S&P today ruled out any upgrade in India’s sovereign rating through 2017 despite policy stability and reforms, triggering a strong reaction from the government which asked the US-based agency to introspect as there was a disconnect between its thinking and investors’ perception.
S&P Global Ratings maintained the lowest investment grade rating of BBB- with a stable outlook for India saying it wants to see more efforts to lower government debt to below 60 per cent of GDP and that it does not expect revenues to rise enough to meaningfully lower the deficit over the medium term.
“The stable outlook balances India’s sound external position and inclusive policy making tradition against the vulnerabilities stemming from its low per capita income and weak public finances,” S&P said in a statement.
The outlook, it said, “indicates that we do not expect to change our rating on India this year or next, based on our current set of forecasts”.
Like S&P, Fitch Ratings rates India at BBB-minus, the lowest investment-grade, with a stable outlook. Moody’s Investors Service rates India at an equivalent Baa3, but with a positive outlook.

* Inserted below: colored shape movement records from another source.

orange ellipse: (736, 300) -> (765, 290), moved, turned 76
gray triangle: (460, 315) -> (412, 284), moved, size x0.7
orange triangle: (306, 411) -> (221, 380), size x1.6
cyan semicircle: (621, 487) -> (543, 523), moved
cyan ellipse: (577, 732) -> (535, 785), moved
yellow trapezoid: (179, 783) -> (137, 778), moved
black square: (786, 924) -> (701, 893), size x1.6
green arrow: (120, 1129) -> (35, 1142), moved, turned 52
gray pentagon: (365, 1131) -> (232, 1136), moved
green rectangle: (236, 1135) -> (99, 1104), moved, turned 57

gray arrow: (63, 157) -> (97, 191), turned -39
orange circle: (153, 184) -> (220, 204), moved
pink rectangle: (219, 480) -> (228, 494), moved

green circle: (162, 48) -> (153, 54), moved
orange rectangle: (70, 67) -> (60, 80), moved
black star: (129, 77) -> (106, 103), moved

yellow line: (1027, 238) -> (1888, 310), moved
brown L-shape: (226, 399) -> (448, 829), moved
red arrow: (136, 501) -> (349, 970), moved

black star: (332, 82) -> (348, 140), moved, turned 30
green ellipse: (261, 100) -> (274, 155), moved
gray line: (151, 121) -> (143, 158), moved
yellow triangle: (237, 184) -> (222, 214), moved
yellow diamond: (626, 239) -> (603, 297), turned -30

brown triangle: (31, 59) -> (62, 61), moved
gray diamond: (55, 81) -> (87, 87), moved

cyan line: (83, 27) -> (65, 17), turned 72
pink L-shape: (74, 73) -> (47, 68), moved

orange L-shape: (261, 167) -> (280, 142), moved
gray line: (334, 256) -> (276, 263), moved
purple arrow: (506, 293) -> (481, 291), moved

The rating status quo triggered an angry reaction from the government with economic affairs secretary Shaktikanta Das saying that upgrade did not come despite the fact that reforms undertaken by India unparalleled any major economy anywhere in the world and that called for introspection on the part of the rating agencies.
India received $44 billion as foreign direct investment in 2015-16, and is forecast to attract about $60 billion in the current financial year.
Stating that there was a “disconnect” between what the rating agencies think and investor perception of India, Das said the government would continue to take measures to strengthen the economy, boost GDP growth rate and create jobs. “If the rating has not been improved, it’s a matter which doesn’t bother us so much. It’s a question which calls for an introspection among those who do the rating,” Das said.